A Madness of Sunshine

Written by Nalini Singh

Review written by Gwen Moffat

Gwen Moffat lives in Cumbria. Her novels are set in remote communities ranging from the Hebrides to the American West. The crimes fit their environment, swelling that dreadful record of sin in the smiling countryside cited by Sherlock Holmes.


A Madness of Sunshine
Gollancz
RRP: £14.99
Released: December 5, 2019
Pbk

The South Island of New Zealand is reputedly a land of mountains and fiords: scenic, dramatic, alluring. A novel set on a savage coast smothered with forests of tree ferns suggests a different country: claustrophobic and sinister.

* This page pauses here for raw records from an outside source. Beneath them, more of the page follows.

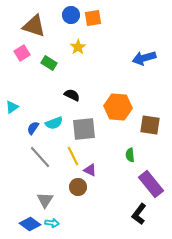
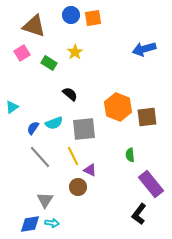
yellow star: moved 3 px left, 5 px down
blue arrow: moved 9 px up
black semicircle: moved 2 px left, 1 px up; rotated 14 degrees clockwise
orange hexagon: rotated 16 degrees clockwise
brown square: moved 3 px left, 8 px up; rotated 15 degrees counterclockwise
blue diamond: rotated 45 degrees counterclockwise
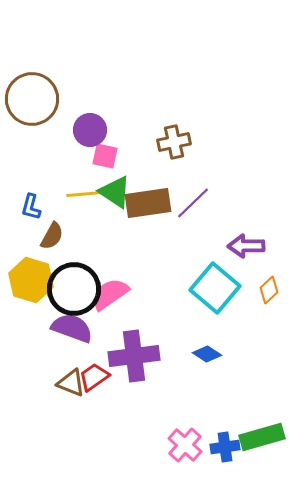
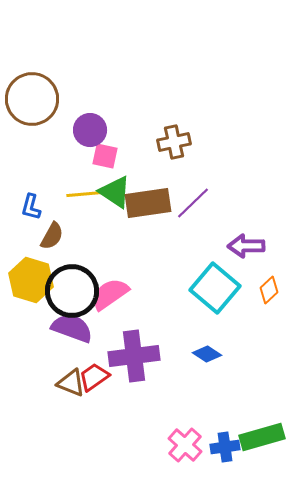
black circle: moved 2 px left, 2 px down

There are no landmarks in this forest, no animals, no mobile signal, and the under-storey is so dense that hikers straying from the trail may disappear as if they’d walked into a fourth dimension.

In Singh’s book this is what happened eight years ago when, over a short period, three young women, each hiking solo, vanished. They were unknown to each other, had nothing in common other than their youth and the fact that they were travelling alone. In the remote fishing community of Golden Cove rumours were squashed, people quick to cite the twin dangers of the green jungle inland, and the crumbling cliffs above the sea; no one, at least in public, pointed out that, where two might be coincidence, three such accidents gave pause for thought.

Eight years later, on the other side of the world a celebrated concert pianist, Anahera: Maori born, buries her cheating husband in London, is confronted by his pregnant mistress, and flies home to the family cabin in Golden Cove to lick her wounds. Straight away she meets the town’s one cop (with his own haunting past), and the most ravishing girl: the kind that has all the locals from sixteen to sixty in thrall.

Miriama is also Maori; in this town people and relationships are well mixed: European, Asian, native and colonial New Zealanders, some professionally successful, others striving. Miriama is about to take up a scholarship in photography. Basking in her own achievement, in the passionate devotion of the local doctor, loved by everyone, Miri appears to have the world at her feet when, without warning, she disappears.

In the protracted search that follows Anahera, the angry widow, and Will, the cop who carries a load of guilt, fall in love, meanwhile exposing the hidden secrets of the townsfolk, secrets which, in this febrile climate, are monopolized by sex. And now, after nearly a decade, Will, a stranger on the scene, and Anahera the cosmopolitan, introduce an objectivity that signals a new and unexpected danger. They start to consider a link between Miri’s disappearance and the fate of the three girls who vanished eight years ago. 

This is an old story: disappearance, investigation, explanation and resolution. Originality should lie in the primeval setting and an ethnic mix of characters but both environment and people come over flat and colourless; the reader is virtually overwhelmed by the incessant rain and in reality by too many words.